Por otra parte se habla de un acuerdo en que el elemento preponderante debería ser el mutuo acuerdo entre empleador y trabajador con supervisión obligatoria del Ministerio del Trabajo y que no puede ser un acuerdo impuesto, tiene que registrarse y contar con la garantía del no despido por negarse a aceptarlo, de lo contrario la autoridad debe intervenir, si el trabajador no acepta la jornada extendida y la empresa decida terminar la relación laboral correspondería al pago de la indemnización conforme a la ley, pero en la práctica las relaciones laborales y las modificaciones a las mismas a través del acuerdo ministerial van a significar que el empleador le va a decir ¿este es tu nuevo horario, lo tomas o lo dejas? y el trabajador frente a la falta de empleo se va a ver obligado a aceptar.
Flexibilización o esclavización es la pregunta que debemos despejar ante un gobierno sin sensibilidad social y ante ciertos empresarios, esto les resulta formidable, pero las relaciones laborales van a ser implacables en contra de los intereses de los trabajadores y obreros, por lo tanto el camino es la inconstitucionalidad, un acuerdo ministerial no puede modificar las relaciones laborales, espero y aspiro teniendo la certeza del caso que la Corte Constitucional va a zanjar este barullo, este supuesto embrollo que no tiene asidero jurídico y que lesiona la dignidad del trabajador, hay que citar también que se faculta la compensación del tiempo suplementario y extraordinario con descanso cuyo cálculo no está regulado eliminando de facto los recargos del 25, 50 y 100% previsto en el mismo artículo 55 del Código del Trabajo.

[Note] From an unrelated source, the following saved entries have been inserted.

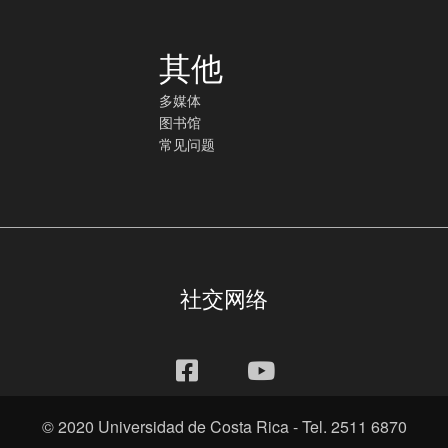
其他
多媒体
图书馆
常见问题
社交网络
© 2020 Universidad de Costa Rica - Tel. 2511 6870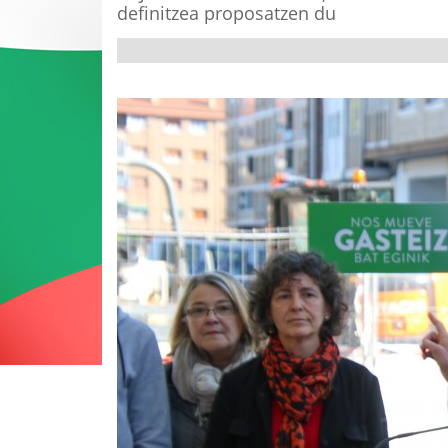
definitzea proposatzen du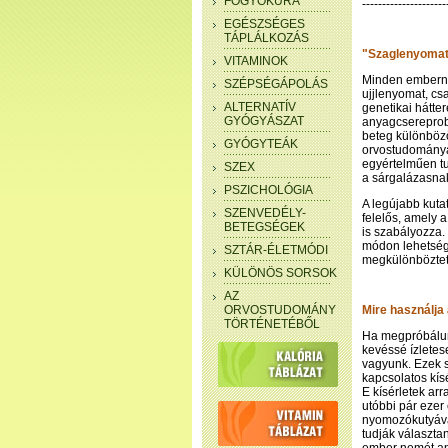
FOGYÓKÚRA
---------------------
EGÉSZSÉGES
TÁPLÁLKOZÁS
"Szaglenyoma
VITAMINOK
Minden emberne
SZÉPSÉGÁPOLÁS
ujjlenyomat, csa
ALTERNATÍV
genetikai hátte
GYÓGYÁSZAT
anyagcsereprob
beteg különböző
GYÓGYTEÁK
orvostudományá
egyértelműen tud
SZEX
a sárgalázasna
PSZICHOLÓGIA
A legújabb kutat
SZENVEDÉLY-
felelős, amely 
BETEGSÉGEK
is szabályozza.
módon lehetség
SZTÁR-ÉLETMÓDI
megkülönböztet
KÜLÖNÖS SORSOK
AZ
ORVOSTUDOMÁNY
Mire használja
TÖRTÉNETÉBŐL
Ha megpróbálunk
kevéssé ízletes
vagyunk. Ezek s
kapcsolatos kís
E kísérletek arr
utóbbi pár ezer
nyomozókutyával
tudják választa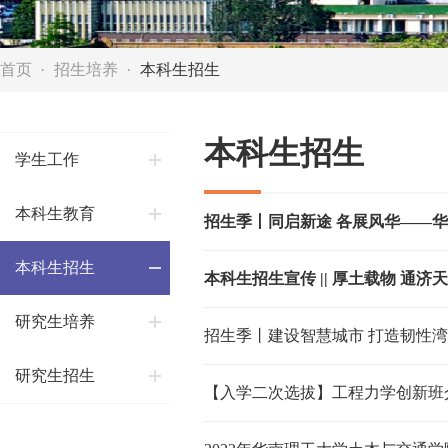
首页
招生培养
本科生招生
本科生招生
学生工作
本科生教育
招生季丨同启新途 各展风华——
本科生招生
本科生招生宣传 || 厚土载物 通济
研究生培养
招生季丨建设智慧城市 打造韧性湾
研究生招生
【入学二次选拔】工程力学创新班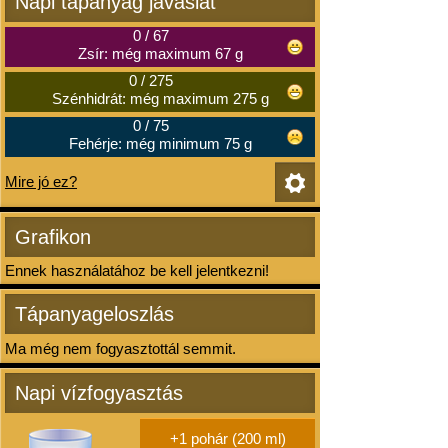
Napi tápanyag javaslat
0
/
67
Zsír: még maximum 67 g
0
/
275
Szénhidrát: még maximum 275 g
0
/
75
Fehérje: még minimum 75 g
Mire jó ez?
Grafikon
Ennek használatához be kell jelentkezni!
Tápanyageloszlás
Ma még nem fogyasztottál semmit.
Napi vízfogyasztás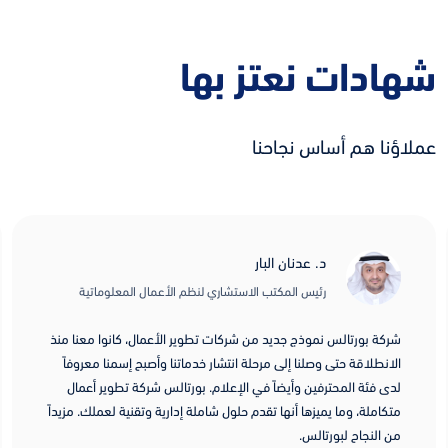
شهادات نعتز بها
عملاؤنا هم أساس نجاحنا
د. عدنان البار
رئيس المكتب الاستشاري لنظم الأعمال المعلوماتية
شركة بورتالس نموذج جديد من شركات تطوير الأعمال، كانوا معنا منذ
الانطلاقة حتى وصلنا إلى مرحلة انتشار خدماتنا وأصبح إسمنا معروفاً
لدى فئة المحترفين وأيضاً في الإعلام. بورتالس شركة تطوير أعمال
متكاملة، وما يميزها أنها تقدم حلول شاملة إدارية وتقنية لعملك. مزيداً
من النجاح لبورتالس.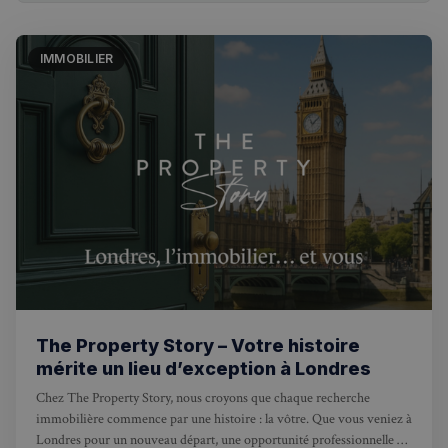
IMMOBILIER
The Property Story – Votre histoire
mérite un lieu d’exception à Londres
Chez The Property Story, nous croyons que chaque recherche
immobilière commence par une histoire : la vôtre. Que vous veniez à
Londres pour un nouveau départ, une opportunité professionnelle ou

Nuestro dictadorzuelo de poca monta con nulas credenciales intelectuales, éticas y morales, lo que trata es de emular al desquiciado y esquizofrénico presidente neoliberal Xavier Milei, ya que el Senado de Argentina con el apoyo de las cámaras empresariales aprobó varias reformas laborales y el aumento de la jornada laboral hasta 12 horas/día, hecho insólito y perverso que ha inspirado a ciertos empresaurios latinoamericanos y que liquida un derecho sensible con larga historia, ante ello debemos recordar en EEUU la revuelta de Haymarket del 1 de mayo de 1.886 donde se reivindicó las 8horas/día. en América Latina la se instauró legalmente en Uruguay 1.915 y México en la Constitución de 1.917. Más allá de varios ejemplos nos queda la resistencia social, deben calentarse las calles y decirte un no rotundo a tus pretensiones atrabiliarias, al muñeco de cartón.